Hans se mostró tajante.
—Nada. Ni siquiera bajaremos ahí… Por nada del mundo.
Todo se hizo más lento.
Rosa lo aceptó.
Abrumada por la desesperación, negó con la cabeza y fue a contestar a la puerta.
—Liesel —la voz de su padre la partió en dos—. Conserva la calma,
verstehst
?
—Sí, papá.
Intentó concentrarse en la rodilla ensangrentada.
—¡Ajá!
En la puerta, Rosa todavía estaba preguntando la razón de la visita cuando el amable hombre del partido se fijó en Liesel.
—¡La futbolista chiflada! —sonrió de oreja a oreja—. ¿Qué tal esa rodilla?
Por lo general, una no suele imaginarse a un nazi como un tipo alegre, pero ese hombre sin duda lo era. Entró e hizo el amago de ir a agacharse para examinar la herida.
«¿Lo sabe? —se preguntó Liesel—. ¿Olerá que escondemos un judío?»
Hans había ido al fregadero a por un trapo mojado y regresó para limpiar la sangre de la rodilla de Liesel.
—¿Escuece?
Sus bondadosos ojos plateados estaban serenos. El miedo que se leía en ellos podía confundirse fácilmente con la preocupación por la herida.
—No lo bastante —rezongó Rosa desde la cocina—. A ver si así aprende.
El hombre del partido se levantó y se echó a reír.
—Creo que esta niña tiene poca cosa que aprender ahí fuera, ¿Frau…?
—Hubermann.
El rostro de cartulina se arrugó.
—… Frau Hubermann, de hecho creo que son los demás los que acabarán aprendiendo —le ofreció una sonrisa a Liesel—. ¿Me equivoco, jovencita?
Hans apretó el trapo contra el rasguño y Liesel hizo una mueca de dolor en vez de contestar. Se le adelantó su padre, que musitó «Lo siento».
En el incómodo silencio que se hizo a continuación, el hombre del partido recordó lo que le había llevado allí.
—Si no le importa, tengo que inspeccionar el sótano —se explicó—. Sólo serán un par de minutos, para ver si serviría como refugio.
Hans le dio un último toquecito a la rodilla de Liesel.
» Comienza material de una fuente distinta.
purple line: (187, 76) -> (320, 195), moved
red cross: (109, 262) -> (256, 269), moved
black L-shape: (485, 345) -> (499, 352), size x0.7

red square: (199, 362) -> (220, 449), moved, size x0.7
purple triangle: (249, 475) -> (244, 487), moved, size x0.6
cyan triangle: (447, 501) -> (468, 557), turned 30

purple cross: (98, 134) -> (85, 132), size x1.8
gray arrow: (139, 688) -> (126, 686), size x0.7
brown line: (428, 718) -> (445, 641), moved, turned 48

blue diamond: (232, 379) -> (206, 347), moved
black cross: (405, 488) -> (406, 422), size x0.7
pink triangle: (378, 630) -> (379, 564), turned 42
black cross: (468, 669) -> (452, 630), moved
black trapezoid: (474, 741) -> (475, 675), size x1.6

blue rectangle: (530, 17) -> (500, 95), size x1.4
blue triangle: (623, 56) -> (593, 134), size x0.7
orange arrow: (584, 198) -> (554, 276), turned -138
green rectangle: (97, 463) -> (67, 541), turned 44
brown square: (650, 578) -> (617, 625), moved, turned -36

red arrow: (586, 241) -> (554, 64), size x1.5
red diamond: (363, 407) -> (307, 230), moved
—Te saldrá un buen moretón, Liesel —se dirigió con naturalidad al hombre que tenían delante de ellos—. Por supuesto, primera puerta a la derecha. Disculpe el desorden.
—No se preocupe, no será peor que otros sótanos que he visto hoy… ¿Es esta?
—Esa misma.
LOS TRES MINUTOS MÁS LARGOS
EN LA HISTORIA DE LOS HUBERMANN
Hans estaba sentado a la mesa. Rosa rezaba en un rincón, musitando las palabras. Liesel ardía: la rodilla, el pecho, los músculos de los brazos. Dudo que ninguno de ellos tuviera la audacia de plantearse qué iban a hacer si escogían el sótano como refugio. Primero tenían que sobrevivir a la inspección.
Estuvieron atentos a los pasos del nazi en el sótano. Oyeron una cinta métrica. Liesel no conseguía ahuyentar la imagen de Max sentado bajo los escalones, hecho un ovillo, abrazando su cuaderno de bocetos, apretándolo contra el pecho.